#### Assignment
In the copy you make of the entries, no picture should appear, and every word must match.

#### Material for this exercise
- - - - - - -
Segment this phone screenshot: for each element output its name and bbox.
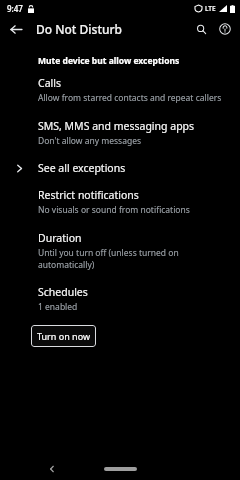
button[interactable]: Schedules [0,285,240,313]
staticText: No visuals or sound from notifications [38,204,190,216]
staticText: See all exceptions [38,161,126,175]
button[interactable]: Restrict notifications [0,188,240,216]
staticText: Until you turn off (unless turned on aut… [38,247,230,271]
staticText: Restrict notifications [38,188,139,202]
staticText: 9:47 [7,3,23,14]
button[interactable]: Duration [0,231,240,271]
button[interactable]: Search [191,19,211,39]
button[interactable]: Calls [0,76,240,104]
staticText: Mute device but allow exceptions [38,55,226,67]
button[interactable]: Back [6,19,26,39]
staticText: Don't allow any messages [38,135,142,147]
staticText: Turn on now [37,330,90,342]
staticText: Do Not Disturb [36,21,123,37]
staticText: 1 enabled [38,301,78,313]
staticText: Allow from starred contacts and repeat c… [38,92,222,104]
button[interactable]: SMS, MMS and messaging apps [0,119,240,147]
staticText: Schedules [38,285,88,299]
button[interactable]: Back [44,461,60,477]
button[interactable]: Home [104,467,137,471]
staticText: LTE [205,4,216,13]
button[interactable]: See all exceptions [0,161,240,175]
staticText: SMS, MMS and messaging apps [38,119,195,133]
button[interactable]: Help [215,19,235,39]
staticText: Calls [38,76,61,90]
staticText: Duration [38,231,82,245]
button[interactable]: Turn on now [31,325,96,347]
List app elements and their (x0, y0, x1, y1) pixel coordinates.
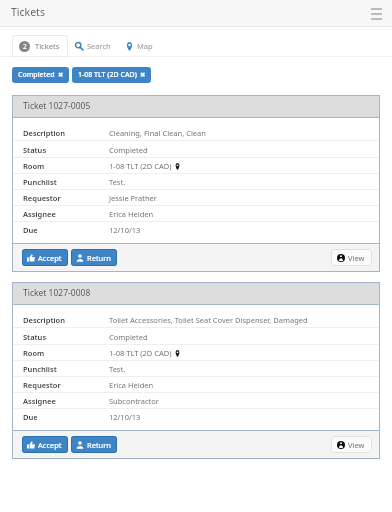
- - - - - - -
#### Task result
Segment this phone screenshot: for each element output its name and bbox.
button[interactable]: Schedules [0,285,240,313]
staticText: No visuals or sound from notifications [38,204,190,216]
staticText: See all exceptions [38,161,126,175]
button[interactable]: Restrict notifications [0,188,240,216]
staticText: Until you turn off (unless turned on aut… [38,247,230,271]
staticText: Restrict notifications [38,188,139,202]
staticText: 9:47 [7,3,23,14]
button[interactable]: Duration [0,231,240,271]
button[interactable]: Search [191,19,211,39]
button[interactable]: Calls [0,76,240,104]
staticText: Mute device but allow exceptions [38,55,226,67]
button[interactable]: Back [6,19,26,39]
staticText: Don't allow any messages [38,135,142,147]
staticText: Turn on now [37,330,90,342]
staticText: Do Not Disturb [36,21,123,37]
staticText: 1 enabled [38,301,78,313]
staticText: Allow from starred contacts and repeat c… [38,92,222,104]
button[interactable]: SMS, MMS and messaging apps [0,119,240,147]
staticText: Schedules [38,285,88,299]
button[interactable]: Back [44,461,60,477]
button[interactable]: Home [104,467,137,471]
staticText: LTE [205,4,216,13]
button[interactable]: See all exceptions [0,161,240,175]
staticText: SMS, MMS and messaging apps [38,119,195,133]
button[interactable]: Help [215,19,235,39]
staticText: Calls [38,76,61,90]
staticText: Duration [38,231,82,245]
button[interactable]: Turn on now [31,325,96,347]
List app elements and their (x0, y0, x1, y1) pixel coordinates.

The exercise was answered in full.